WHAT YOU HAVE TO DO:
The answer is every line of the records that holds the word "welke", copied in full.

::::::

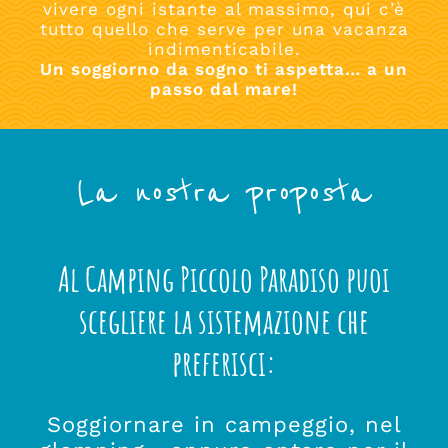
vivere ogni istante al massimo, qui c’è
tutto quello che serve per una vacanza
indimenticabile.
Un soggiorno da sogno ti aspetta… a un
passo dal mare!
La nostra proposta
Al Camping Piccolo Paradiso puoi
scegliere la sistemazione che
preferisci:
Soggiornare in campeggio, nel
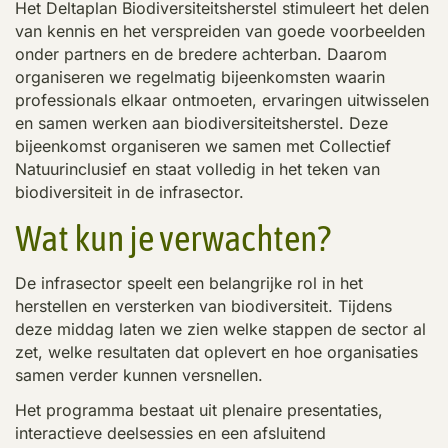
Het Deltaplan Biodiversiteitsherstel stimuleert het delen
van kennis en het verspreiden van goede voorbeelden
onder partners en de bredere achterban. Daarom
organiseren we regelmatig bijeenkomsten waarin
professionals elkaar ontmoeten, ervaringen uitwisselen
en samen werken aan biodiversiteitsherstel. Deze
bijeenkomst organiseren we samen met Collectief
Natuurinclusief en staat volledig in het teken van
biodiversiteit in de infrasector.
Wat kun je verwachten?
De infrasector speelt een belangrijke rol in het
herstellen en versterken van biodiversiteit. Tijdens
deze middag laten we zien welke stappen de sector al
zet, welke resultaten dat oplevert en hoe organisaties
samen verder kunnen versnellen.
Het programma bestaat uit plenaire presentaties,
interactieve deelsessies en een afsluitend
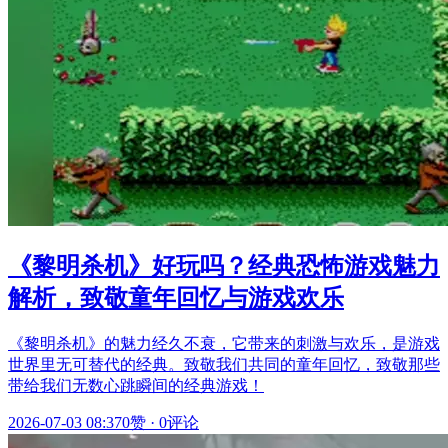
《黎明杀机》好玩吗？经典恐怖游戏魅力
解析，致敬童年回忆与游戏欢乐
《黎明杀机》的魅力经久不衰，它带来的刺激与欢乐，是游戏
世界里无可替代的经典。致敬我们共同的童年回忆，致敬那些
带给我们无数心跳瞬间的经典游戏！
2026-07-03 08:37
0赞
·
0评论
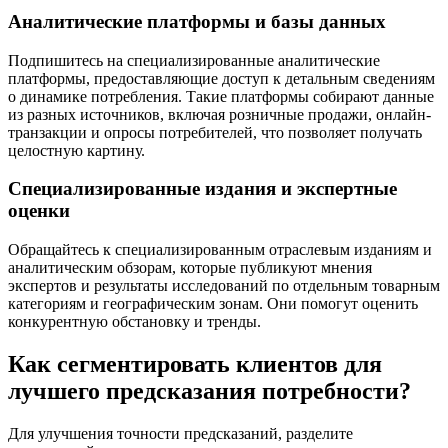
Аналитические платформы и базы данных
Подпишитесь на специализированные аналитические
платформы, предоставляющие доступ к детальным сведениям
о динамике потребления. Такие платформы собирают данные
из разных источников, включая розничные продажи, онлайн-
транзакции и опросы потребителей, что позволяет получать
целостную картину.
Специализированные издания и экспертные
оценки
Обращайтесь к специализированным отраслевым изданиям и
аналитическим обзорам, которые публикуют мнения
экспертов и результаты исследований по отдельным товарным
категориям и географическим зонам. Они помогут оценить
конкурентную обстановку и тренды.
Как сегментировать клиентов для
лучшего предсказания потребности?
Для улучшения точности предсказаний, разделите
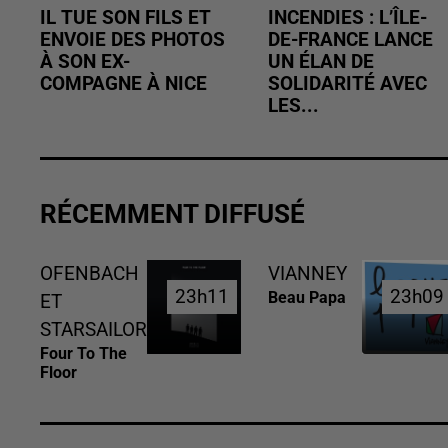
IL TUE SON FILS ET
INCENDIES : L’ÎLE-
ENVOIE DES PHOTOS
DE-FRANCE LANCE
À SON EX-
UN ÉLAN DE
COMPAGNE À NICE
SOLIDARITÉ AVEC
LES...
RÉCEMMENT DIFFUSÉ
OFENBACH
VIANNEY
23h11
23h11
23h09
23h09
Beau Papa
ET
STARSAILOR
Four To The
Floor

::::::

ANSWER SECTION:
deze middag laten we zien welke stappen de sector al
zet, welke resultaten dat oplevert en hoe organisaties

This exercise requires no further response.